Start of Data shown

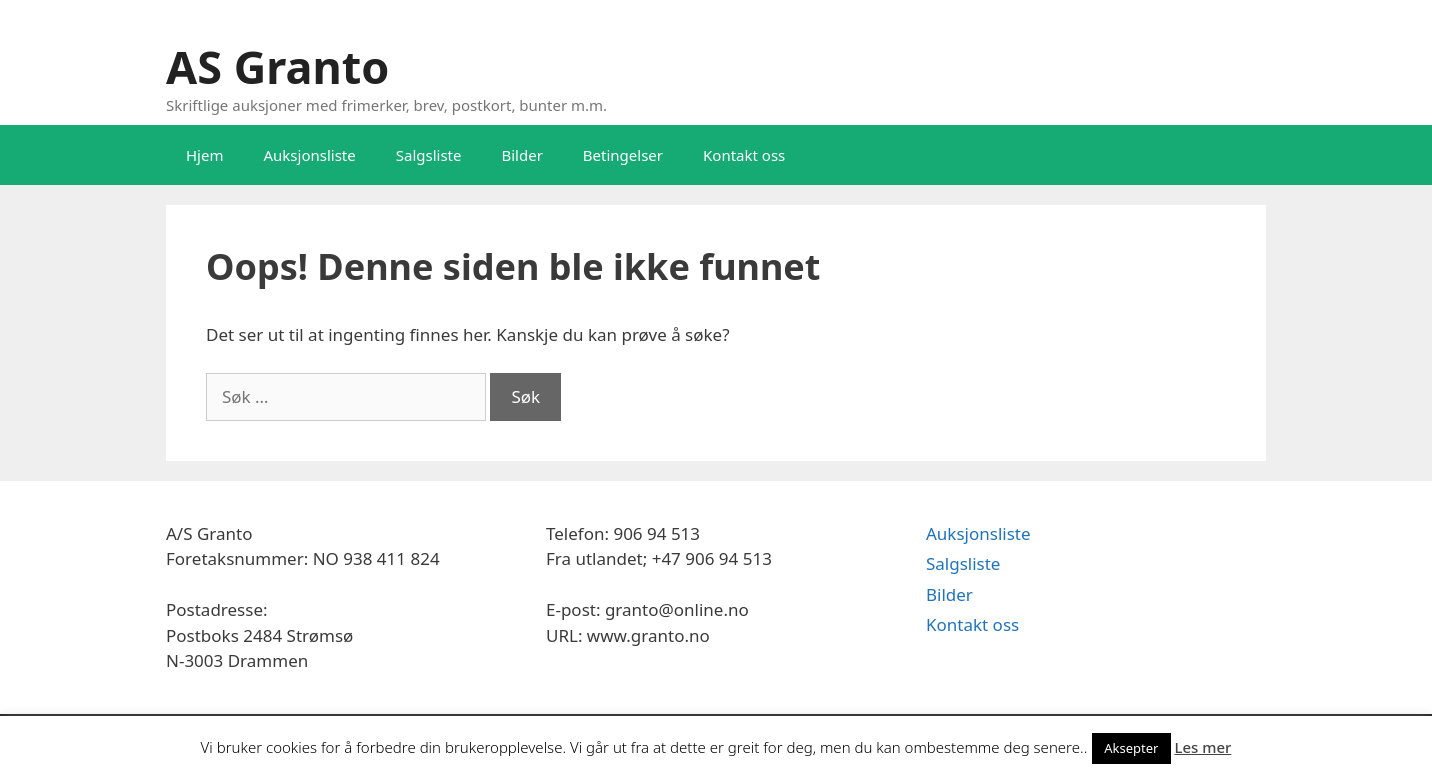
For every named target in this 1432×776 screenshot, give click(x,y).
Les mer (1202, 747)
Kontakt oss (744, 155)
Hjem (204, 155)
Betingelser (623, 155)
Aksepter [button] (1131, 748)
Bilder (521, 155)
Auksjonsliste (309, 155)
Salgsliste (429, 155)
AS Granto (277, 66)
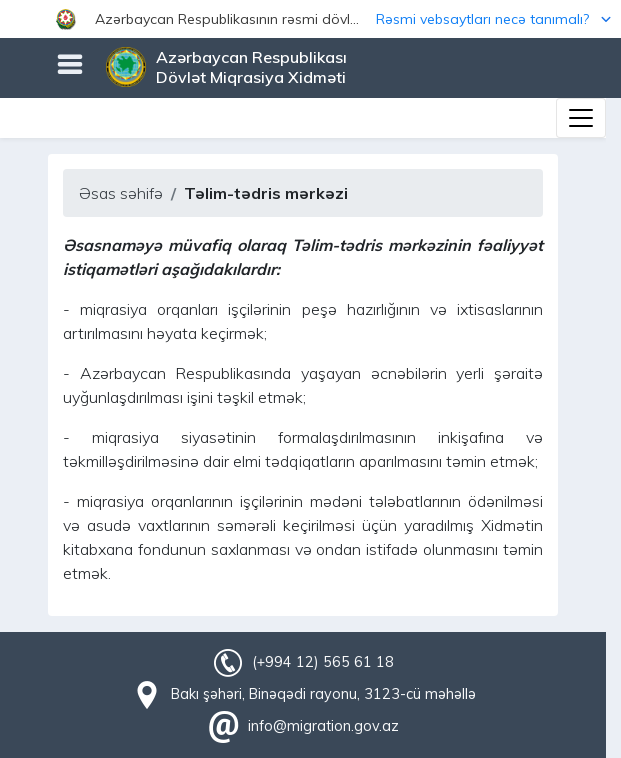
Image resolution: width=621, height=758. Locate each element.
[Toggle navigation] (581, 118)
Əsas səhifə (121, 193)
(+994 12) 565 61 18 (323, 662)
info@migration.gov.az (323, 726)
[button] (310, 19)
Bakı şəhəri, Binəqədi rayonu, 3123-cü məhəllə (323, 694)
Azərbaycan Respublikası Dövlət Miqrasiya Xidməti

End of Data shown

Exercise =>
An exact copy of the line containing "[Toggle navigation] (581, 118)" and all lines after it, through the last line of the entries, is the required answer.

Your response =>
[Toggle navigation] (581, 118)
Əsas səhifə (121, 193)
(+994 12) 565 61 18 (323, 662)
info@migration.gov.az (323, 726)
[button] (310, 19)
Bakı şəhəri, Binəqədi rayonu, 3123-cü məhəllə (323, 694)
Azərbaycan Respublikası Dövlət Miqrasiya Xidməti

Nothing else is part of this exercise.